**** Data for analysis ****
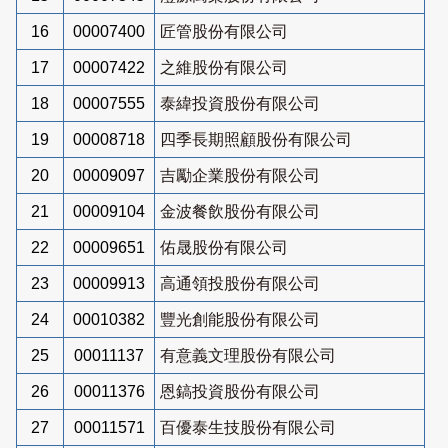
16
00007400
匠管股份有限公司
17
00007422
之維股份有限公司
18
00007555
泰緯投資股份有限公司
19
00008718
四季長期照顧股份有限公司
20
00009097
吉勵企業股份有限公司
21
00009104
金波餐飲股份有限公司
22
00009651
佑晟股份有限公司
23
00009913
高通領投股份有限公司
24
00010382
豐光創能股份有限公司
25
00011137
有意義文理股份有限公司
26
00011376
恩鎬投資股份有限公司
27
00011571
百優泰生技股份有限公司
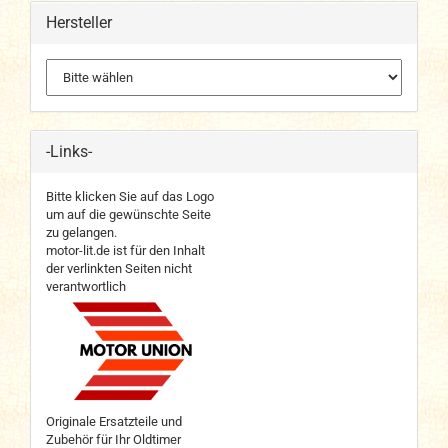
Hersteller
-Links-
Bitte klicken Sie auf das Logo
um auf die gewünschte Seite
zu gelangen.
motor-lit.de ist für den Inhalt
der verlinkten Seiten nicht
verantwortlich
Originale Ersatzteile und
Zubehör für Ihr Oldtimer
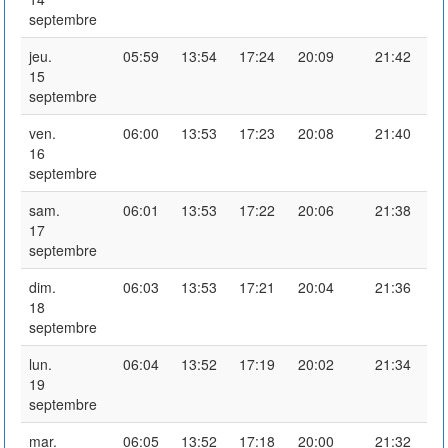
septembre
jeu.
05:59
13:54
17:24
20:09
21:42
15
septembre
ven.
06:00
13:53
17:23
20:08
21:40
16
septembre
sam.
06:01
13:53
17:22
20:06
21:38
17
septembre
dim.
06:03
13:53
17:21
20:04
21:36
18
septembre
lun.
06:04
13:52
17:19
20:02
21:34
19
septembre
mar.
06:05
13:52
17:18
20:00
21:32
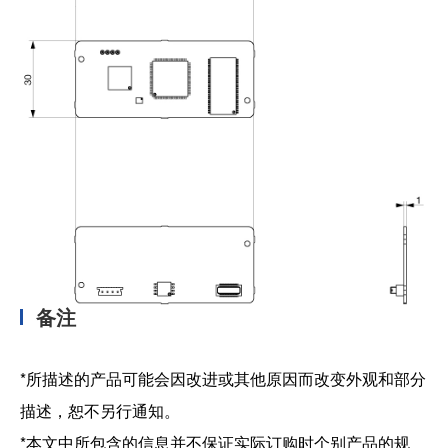
备注
*所描述的产品可能会因改进或其他原因而改变外观和部分
描述，恕不另行通知。
*本文中所包含的信息并不保证实际订购时个别产品的规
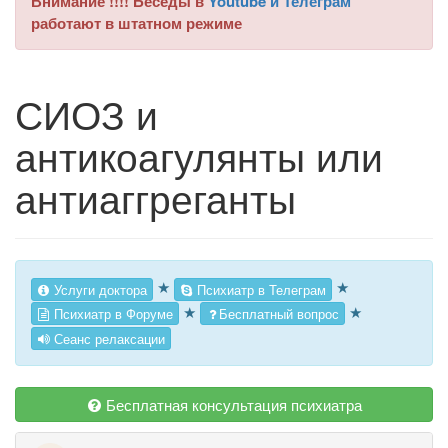
Внимание !!!! Беседы в
Youtube и Телеграм
работают в штатном режиме
СИОЗ и
антикоагулянты или
антиаггреганты
★
★
Услуги доктора
Психиатр в Телеграм
★
★
Психиатр в Форуме
Бесплатный вопрос
Сеанс релаксации
Бесплатная консультация психиатра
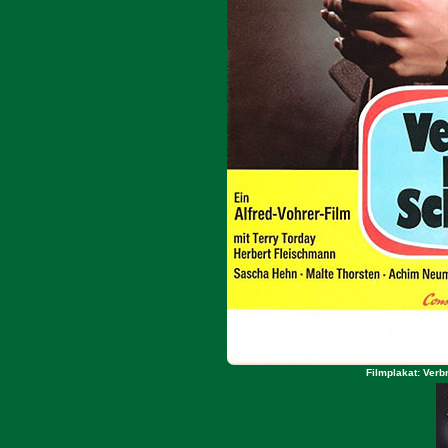
Filmplakat: Ver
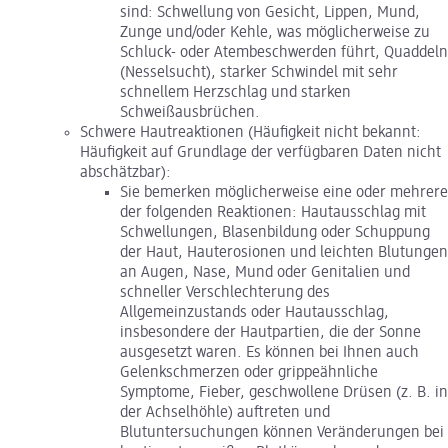
sind: Schwellung von Gesicht, Lippen, Mund,
Zunge und/oder Kehle, was möglicherweise zu
Schluck- oder Atembeschwerden führt, Quaddeln
(Nesselsucht), starker Schwindel mit sehr
schnellem Herzschlag und starken
Schweißausbrüchen.
Schwere Hautreaktionen (Häufigkeit nicht bekannt:
Häufigkeit auf Grundlage der verfügbaren Daten nicht
abschätzbar):
Sie bemerken möglicherweise eine oder mehrere
der folgenden Reaktionen: Hautausschlag mit
Schwellungen, Blasenbildung oder Schuppung
der Haut, Hauterosionen und leichten Blutungen
an Augen, Nase, Mund oder Genitalien und
schneller Verschlechterung des
Allgemeinzustands oder Hautausschlag,
insbesondere der Hautpartien, die der Sonne
ausgesetzt waren. Es können bei Ihnen auch
Gelenkschmerzen oder grippeähnliche
Symptome, Fieber, geschwollene Drüsen (z. B. in
der Achselhöhle) auftreten und
Blutuntersuchungen können Veränderungen bei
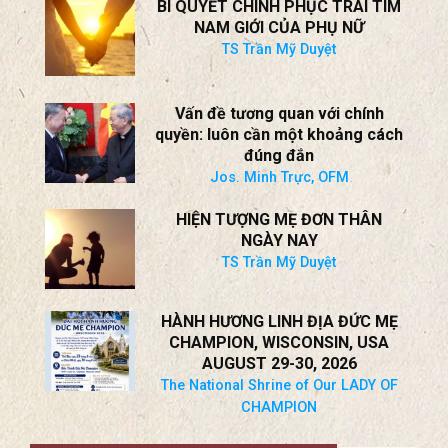
* Hội Luận Kỳ II Với LM Lê Quang
The National Shrine of Our LADY OF
CHAMPION
BÍ QUYẾT CHINH PHỤC TRÁI TIM
NAM GIỚI CỦA PHỤ NỮ
TS Trần Mỹ Duyệt
Vấn đề tương quan với chính
quyền: luôn cần một khoảng cách
đúng đắn
Jos. Minh Trực, OFM
HIỆN TƯỢNG MẸ ĐƠN THÂN
NGÀY NAY
TS Trần Mỹ Duyệt
HÀNH HƯƠNG LINH ĐỊA ĐỨC MẸ
CHAMPION, WISCONSIN, USA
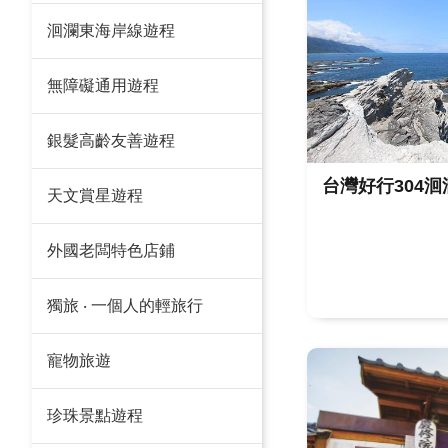
洄瀾東海岸線遊程
無障礙通用遊程
銀髮高齡友善遊程
台灣好行304
天文賞星遊程
外國老闆特色店鋪
獨旅 ‧ 一個人的輕旅行
寵物旅遊
珍珠景點遊程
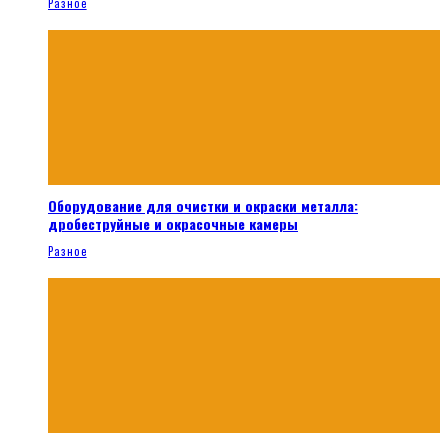
Разное
Оборудование для очистки и окраски металла:
дробеструйные и окрасочные камеры
Разное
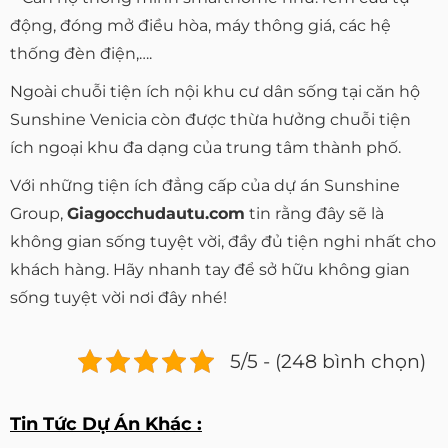
động, đóng mở điều hòa, máy thông giá, các hệ
thống đèn điện,….
Ngoài chuỗi tiện ích nội khu cư dân sống tại căn hộ
Sunshine Venicia còn được thừa hưởng chuỗi tiện
ích ngoại khu đa dạng của trung tâm thành phố.
Với những tiện ích đẳng cấp của dự án Sunshine
Group,
Giagocchudautu.com
tin rằng đây sẽ là
không gian sống tuyệt vời, đầy đủ tiện nghi nhất cho
khách hàng. Hãy nhanh tay để sở hữu không gian
sống tuyệt vời nơi đây nhé!
5/5 - (248 bình chọn)
Tin Tức Dự Án Khác :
****
Extract, word for word, each line from the top of the data down to and including the line with "Zunge und/oder Kehle, was möglicherweise zu"; skip the pictures.

▸ Problem solution:
16
00007400
匠管股份有限公司
17
00007422
之維股份有限公司
18
00007555
泰緯投資股份有限公司
19
00008718
四季長期照顧股份有限公司
20
00009097
吉勵企業股份有限公司
21
00009104
金波餐飲股份有限公司
22
00009651
佑晟股份有限公司
23
00009913
高通領投股份有限公司
24
00010382
豐光創能股份有限公司
25
00011137
有意義文理股份有限公司
26
00011376
恩鎬投資股份有限公司
27
00011571
百優泰生技股份有限公司
Hersteller
-Links-
Bitte klicken Sie auf das Logo
um auf die gewünschte Seite
zu gelangen.
motor-lit.de ist für den Inhalt
der verlinkten Seiten nicht
verantwortlich
Originale Ersatzteile und
Zubehör für Ihr Oldtimer
septembre
jeu.
05:59
13:54
17:24
20:09
21:42
15
septembre
ven.
06:00
13:53
17:23
20:08
21:40
16
septembre
sam.
06:01
13:53
17:22
20:06
21:38
17
septembre
dim.
06:03
13:53
17:21
20:04
21:36
18
septembre
lun.
06:04
13:52
17:19
20:02
21:34
19
septembre
mar.
06:05
13:52
17:18
20:00
21:32
备注
*所描述的产品可能会因改进或其他原因而改变外观和部分
描述，恕不另行通知。
*本文中所包含的信息并不保证实际订购时个别产品的规
Внимание !!!! Беседы в
Youtube и Телеграм
работают в штатном режиме
СИОЗ и
антикоагулянты или
антиаггреганты
★
★
Услуги доктора
Психиатр в Телеграм
★
★
Психиатр в Форуме
Бесплатный вопрос
Сеанс релаксации
Бесплатная консультация психиатра
Filmplakat: Ver
sind: Schwellung von Gesicht, Lippen, Mund,
Zunge und/oder Kehle, was möglicherweise zu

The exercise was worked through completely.